The NBC test also encouraged the other types of television to alter their policies and accept liquor advertising. For instance, there were 70 local stations, in 59 markets, running such spots in early 2001, compared with 420 now, in 204 markets. The number of local cable systems selling distilled-spirits commercials has almost doubled from 75 then to the more than 140 now.
"Be careful what you wish for," said Dr. Jay A. Winsten, a leading opponent of liquor ads on television who is associate dean at the Harvard School of Public Health in Boston and director at its Center for Health Communication.
"While there is not the degree of visibility" for liquor commercials when they are not on broadcast networks, Dr. Winsten said, because the audiences on cable are much smaller, "they're able to pass below the radar to a large degree."
"So it's harder to get a handle on the consequences to public health," he added. "We have no idea the extent to which underage drinkers are being reached or targeted."
The liquor marketers now advertising - which include Allied Domecq, Bacardi and Brown-Forman as well as Diageo, Frank and Pernod Ricard - insist they are striving to avoid exposing commercials to audiences other than adults of legal drinking age.
"Our internal guidelines are more stringent than the industry's,'' said Mark McCallum, chief marketing officer at Brown-Forman Spirits in Louisville, Ky., which is advertising Jack Daniel's, Finlandia and Southern Comfort on cable networks like Sci-Fi, Speed Vision and USA.

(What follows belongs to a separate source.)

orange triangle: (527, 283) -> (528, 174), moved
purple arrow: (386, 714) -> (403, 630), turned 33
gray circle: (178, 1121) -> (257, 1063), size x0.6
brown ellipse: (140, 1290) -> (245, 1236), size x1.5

"A minimum of 75 percent of the audience of a show has to be of legal drinking age before we'll advertise on it," Mr. McCallum said. "We'll only advertise after 9 p.m., and we make sure our models in the spots are at least 25 plus - and look it."

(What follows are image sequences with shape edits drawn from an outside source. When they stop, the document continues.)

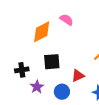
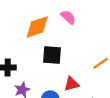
black square: (52, 62) -> (52, 55), moved

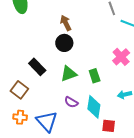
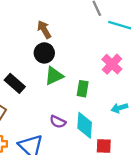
green triangle: (69, 74) -> (54, 76), moved
green rectangle: (95, 76) -> (83, 89), turned 32

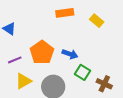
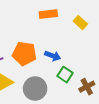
orange pentagon: (42, 52) -> (24, 54), turned -30
brown cross: (104, 84) -> (87, 87), turned 35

On the other side of the transaction, the cable networks have policies for selling to liquor marketers that are intended to address the critics' concerns.
"We accept distilled spirits only on networks where we think it is compatible with the age of our audience and appropriate for the network brand," said Bob Bakish, executive vice president and chief operating officer for advertising sales at the MTV Networks division of Viacom in New York.
After MTV Networks decided to start accepting liquor spots on VH1, he added, it was decided that they would be scheduled "only post 9 p.m., when 70 percent or more of our audience is 21-plus."
As pleased as the liquor marketers are with their progress, the broadcast networks remain alluring. For despite the far higher costs for commercial time - an average of hundreds of thousands of dollars for a spot, compared with prices in the thousands on national cable and in the hundreds for local broadcast or cable - audiences are typically 5 to 10 times larger.
"I would love to have that quandary" of determining how to pay for commercials on broadcast TV, said Virginia Morris, marketing director for Kahlúa at Allied Domecq Spirits North America in Westport, Conn.
"If broadcast was open to us," she added, "I'd be there."